There is an increasing number of prescription acne topical gels moving to over-the-counter treatment, which makes reimbursement for new therapies like olumacostat glasaretil even more challenging, said Dr Ted Lain, principal investigator, Austin Institute for Clinical Research, Texas. Although some available acne therapies have limited efficacy, they are very inexpensive, Furniss added. For example, isotretonoin is GBP 1 a day in its branded form — Roche’s (VTX:ROG) Roacutane — in the EU.
Insurer pushback likely
Olumacostat glasaretil would probably be covered by insurance plans in the US, said Furniss and Ortiz. However, Schafer noted only some plans would cover it, with Vogenberg adding coverage is unlikely for most as insurers would consider acne a cosmetic disease. Schoonveld said, in general, therapies like olumacostat glasaretil may be covered if it is not too expensive due to the emotional burden of acne.

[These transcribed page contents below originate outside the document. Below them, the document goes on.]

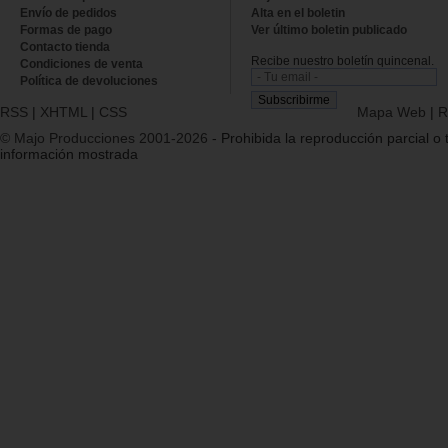
Envío de pedidos
Alta en el boletin
Formas de pago
Ver último boletin publicado
Contacto tienda
Recibe nuestro boletín quincenal.
Condiciones de venta
Política de devoluciones
RSS
|
XHTML
|
CSS
Mapa Web
|
R
© Majo Producciones 2001-2026
- Prohibida la reproducción parcial o t
información mostrada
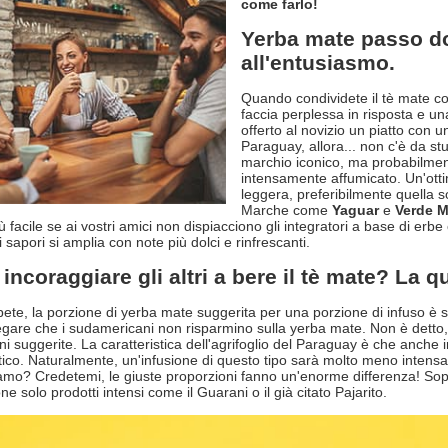
come farlo!
Yerba mate passo do
all'entusiasmo.
Quando condividete il tè mate c
faccia perplessa in risposta e 
offerto al novizio un piatto con u
Paraguay, allora... non c'è da s
marchio iconico, ma probabilmen
intensamente affumicato. Un'ott
leggera, preferibilmente quella s
Marche come
Yaguar
e
Verde M
 facile se ai vostri amici non dispiacciono gli integratori a base di erb
sapori si amplia con note più dolci e rinfrescanti.
ncoraggiare gli altri a bere il tè mate? La q
te, la porzione di yerba mate suggerita per una porzione di infuso è so
 negare che i sudamericani non risparmino sulla yerba mate. Non è detto
ni suggerite. La caratteristica dell'agrifoglio del Paraguay è che anche 
stico. Naturalmente, un'infusione di questo tipo sarà molto meno intensa
amo? Credetemi, le giuste proporzioni fanno un'enorme differenza! Sopr
ne solo prodotti intensi come il Guarani o il già citato Pajarito.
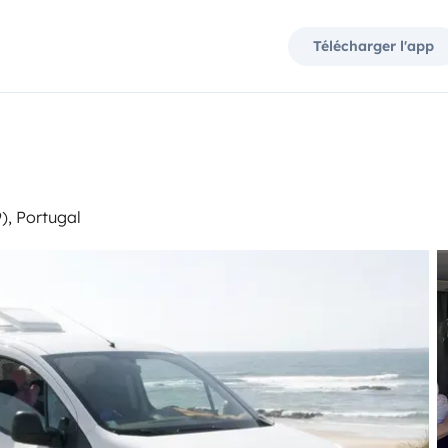
Télécharger l'app
), Portugal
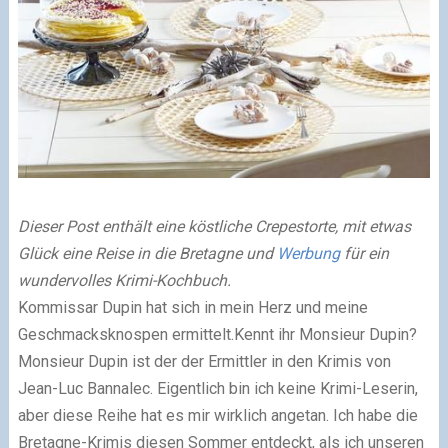
Dieser Post enthält eine köstliche Crepestorte, mit etwas
Glück eine Reise in die Bretagne und
Werbung
für ein
wundervolles Krimi-Kochbuch.
Kommissar Dupin hat sich in mein Herz und meine
Geschmacksknospen ermittelt.Kennt ihr Monsieur Dupin?
Monsieur Dupin ist der der Ermittler in den Krimis von
Jean-Luc Bannalec. Eigentlich bin ich keine Krimi-Leserin,
aber diese Reihe hat es mir wirklich angetan. Ich habe die
Bretagne-Krimis diesen Sommer entdeckt, als ich unseren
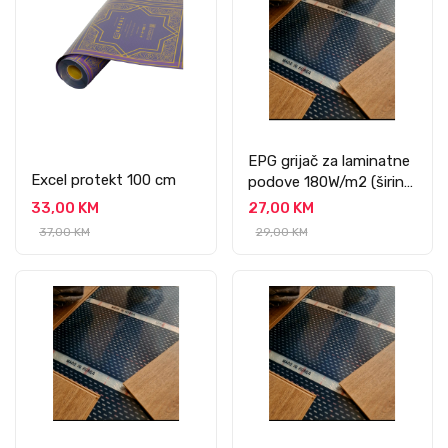
EPG grijač za laminatne
Excel protekt 100 cm
podove 180W/m2 (širine
100 cm)
33,00 KM
27,00 KM
37,00 KM
29,00 KM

If covered, the pharmacy benefit drug would be a nonspeciality, either preferred or nonpreferred brand, said Schafer. It would be Tier 3 or 4, Furniss noted, and he and two other experts said manufacturer rebates could encourage a better tier placement. It could go as low as Tier 2 with strong rebates, said Schafer.
Olumacostat glasaretil would include a high co-pay, said Furniss. Schafer agreed, adding that most plans require USD 20-30 co-pay for their preferred brand, in general.
Considering the crowded market, payers will likely require prior authorisation, several experts said. Doctors could thus be less likely to prescribe it due to the burden of paperwork, noted Furniss and Lain. Yet, Ortiz said, paperwork applies to many other treatments, so this may not be too much of a barrier. One way Dermira may get around insurer pushback is through rebate coupons, Ortiz and Furniss added.
If not covered by insurance, patients would be unlikely to pay more than USD 100 for olumacostat glasaretil, which is the out-of-pocket cost of generic retinoids, Ortiz said. The main patient market would be younger patients, so success could ultimately depend if parents are willing and able to pay, Vogenberg added. Patients with more severe acne would try to find a way to pay, but a patient access programme would be helpful to expand this group of patients, Schafer said.
Insurers may refuse to cover those over 25 years, as is often the case for acne treatments, said Schoonveld and Ortiz. In general, Schafer noted, payers only cover within the age bracket the drug was tested in. ClinicalTrials.gov states the olumacostat glasaretil Phase III trial is recruiting patients aged 9 and above. Even with evidence, payers are unlikely to pay for adults, as payers may perceive acne is more of a burden on younger patients, said Dr Jonette Keri, dermatologist, University of Miami Hospital, Florida.
Patients who suffer mental health issues due to acne may be able to access olumacostat glasaretil without having to go through step-edits, even if there are cheaper acne treatments, Schafer said. Schoonveld agreed, explaining acne is a lot more straightforward to treat than mental illness. However, this is likely to be a very small market, said Vogenberg.